She seemed to have learned her art in the academy where the daffodils are taught to dance and the bluebells to make their bow.

“It’s the Geisha Kamamura has hired—paid her something like two hundred to dance that fan-dance, or whatever they call it. She was a Tokyo girl, and had left the business to get married, but she couldn’t withstand the two hundred; the best Geisha in Japan, they say. What’s this her name? O something San. Hoots! but my memory is gone fishing to-day. Listen! she’s talking.”

The dance had ceased, and the girl, in the silence that followed the tinkling of the three accompanying chamécens, had commenced one of those poetical recitals in favor with an intellectual Japanese audience.

Her recitation was sad; it bemoaned the thing we call change. The cherry-blossom is fair, ran this untranslatable poem, but it must die and give place to the lotus.

“I cannot understand this depression in trade,” murmured the muted voice of Anderson, as he stood beside Leslie. “It’s been spreading and spreading, and there’s nothing it hasn’t spread into.”

And the lotus parts with its petals to give place to the chrysanthemum, the Royal chrysanthemum.

“We’ve had a good year till now, ourselves, but hech! man, there’s a matter of fifteen thousand gone over the breaking of the Bombay and Benares bank—clean gone, never to come back—and that takes the sugar off the cake—ay, the devil himself won’t whistle it home again.”
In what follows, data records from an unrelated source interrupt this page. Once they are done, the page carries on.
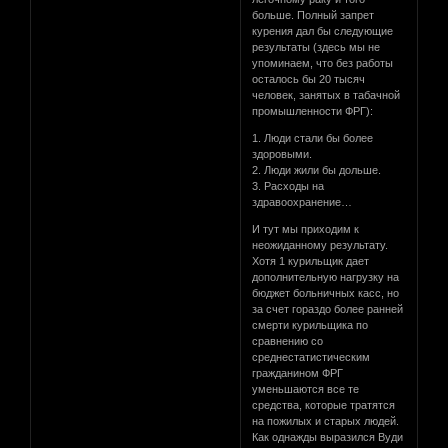
больше. Полный запрет
курения дал бы следующие
результаты (здесь мы не
упоминаем, что без работы
осталось бы 20 тысяч
человек, занятых в табачной
промышленности ФРГ):
1. Люди стали бы более
здоровыми.
2. Люди жили бы дольше.
3. Расходы на
здравоохранение…
И тут мы приходим к
неожиданному результату.
Хотя 1 курильщик дает
дополнительную нагрузку на
бюджет больничных касс, но
за счет гораздо более ранней
смерти курильщика по
сравнению со
среднестатистическим
гражданином ФРГ
уменьшаются все те
средства, которые тратятся
на пожилых и старых людей.
Как однажды выразился Вуди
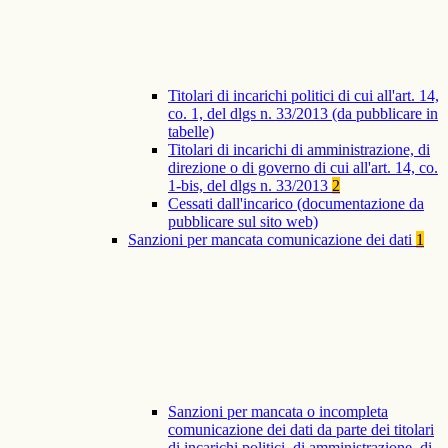
Titolari di incarichi politici di cui all'art. 14,
co. 1, del dlgs n. 33/2013 (da pubblicare in
tabelle)
Titolari di incarichi di amministrazione, di
direzione o di governo di cui all'art. 14, co.
1-bis, del dlgs n. 33/2013
2
Cessati dall'incarico (documentazione da
pubblicare sul sito web)
Sanzioni per mancata comunicazione dei dati
1
Sanzioni per mancata o incompleta
comunicazione dei dati da parte dei titolari
di incarichi politici, di amministrazione, di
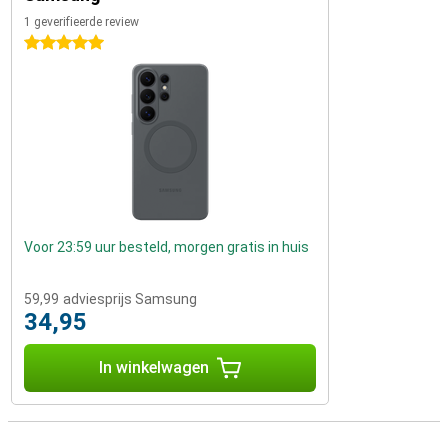
1 geverifieerde review
5 sterren
Voor 23:59 uur besteld, morgen gratis in huis
59,99
adviesprijs Samsung
34,95
In winkelwagen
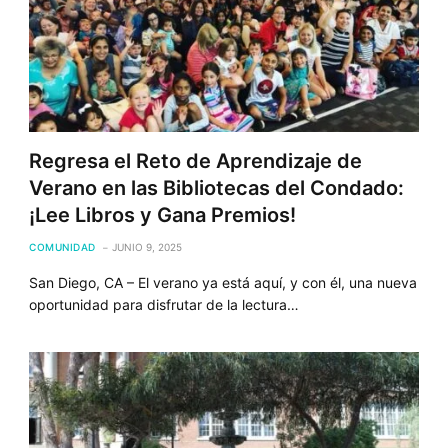
Regresa el Reto de Aprendizaje de
Verano en las Bibliotecas del Condado:
¡Lee Libros y Gana Premios!
COMUNIDAD
JUNIO 9, 2025
San Diego, CA – El verano ya está aquí, y con él, una nueva
oportunidad para disfrutar de la lectura…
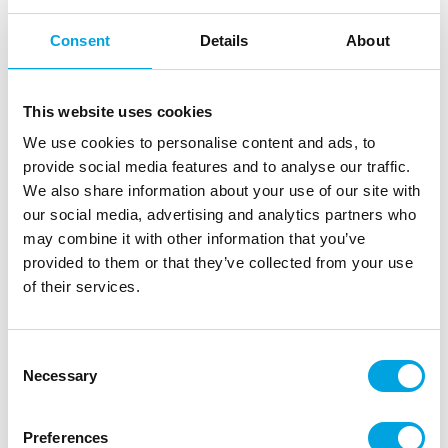
Consent
Details
About
This website uses cookies
We use cookies to personalise content and ads, to
provide social media features and to analyse our traffic.
We also share information about your use of our site with
our social media, advertising and analytics partners who
may combine it with other information that you’ve
provided to them or that they’ve collected from your use
of their services.
Consent
Punaiset makeisvuoat, 180 kpl
Necessary
Selection
|
|
Tuotetunnus (SKU): 0339797
Tuotemerkki:
DECORA
|
|
EAN: 8024622079420
Pakkauskoko: 12
Myyntiyksikkö: 6
Preferences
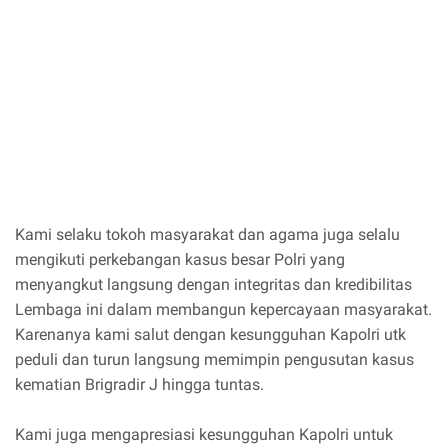
Kami selaku tokoh masyarakat dan agama juga selalu
mengikuti perkebangan kasus besar Polri yang
menyangkut langsung dengan integritas dan kredibilitas
Lembaga ini dalam membangun kepercayaan masyarakat.
Karenanya kami salut dengan kesungguhan Kapolri utk
peduli dan turun langsung memimpin pengusutan kasus
kematian Brigradir J hingga tuntas.
Kami juga mengapresiasi kesungguhan Kapolri untuk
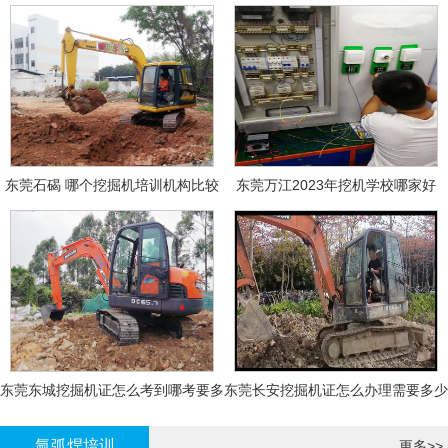
东莞石碣 哪个挖掘机培训机构比较
东莞万江2023年挖机学校哪家好
好?
东莞东城挖掘机证怎么考到哪考要多
东莞长安挖掘机证怎么办理需要多少
少钱-
钱?
氩弧焊培训
更多>>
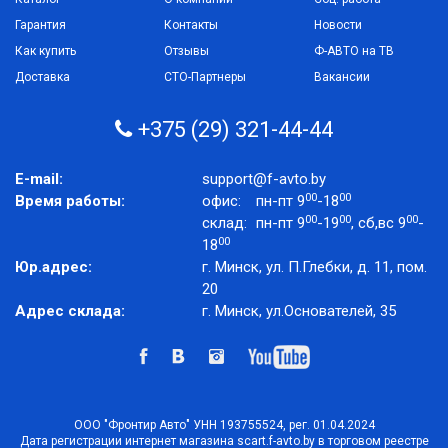
Гарантия
Контакты
Новости
Как купить
Отзывы
Ф-АВТО на ТВ
Доставка
СТО-Партнеры
Вакансии
+375 (29) 321-44-44
E-mail:
support@f-avto.by
00
00
Время работы:
офис:
пн-пт 9
-18
00
00
00
склад:
пн-пт 9
-19
, сб,вс 9
-
00
18
Юр.адрес:
г. Минск, ул. П.Глебки, д. 11, пом.
20
Адрес склада:
г. Минск, ул.Основателей, 35
ООО "Фронтир Авто" УНН 193755524, рег. 01.04.2024
Дата регистрации интернет магазина scart.f-avto.by в торговом реестре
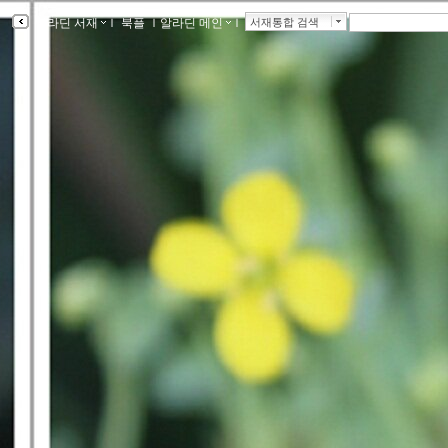
알라딘 서재
ｌ
북플
ｌ
알라딘 메인
ｌ
서재통합 검색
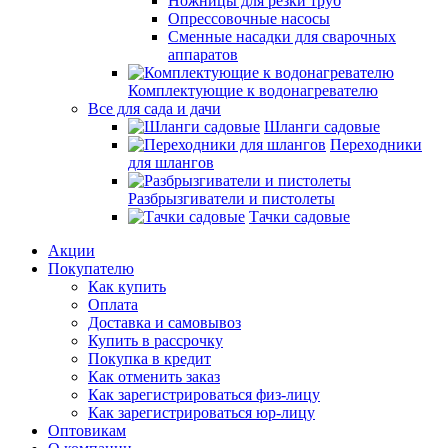
Ножницы для резки труб
Опрессовочные насосы
Сменные насадки для сварочных
аппаратов
Комплектующие к водонагревателю
Все для сада и дачи
Шланги садовые
Переходники
для шлангов
Разбрызгиватели и пистолеты
Тачки садовые
Акции
Покупателю
Как купить
Оплата
Доставка и самовывоз
Купить в рассрочку
Покупка в кредит
Как отменить заказ
Как зарегистрироваться физ-лицу
Как зарегистрироваться юр-лицу
Оптовикам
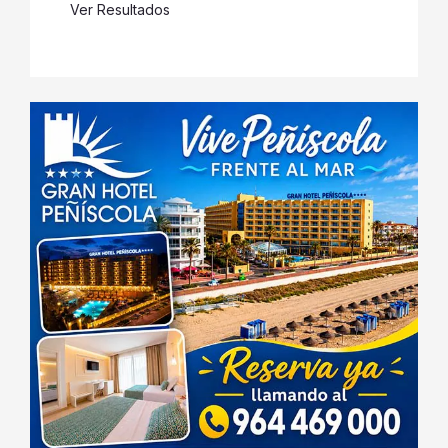
Ver Resultados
And the gray winter sky and the snowflakes, like ghosts of flowers, finished the poem of the Geisha, whilst Leslie stood transfixed for a second, frozen by the news he had just heard, and unable to turn. He turned round full on Anderson.

“The breaking of what?”

“The Bombay and Benares. Have you not heard the news? It came by cable to-day at one o’clock. Good God! man, you hadn’t much money in it, had you?”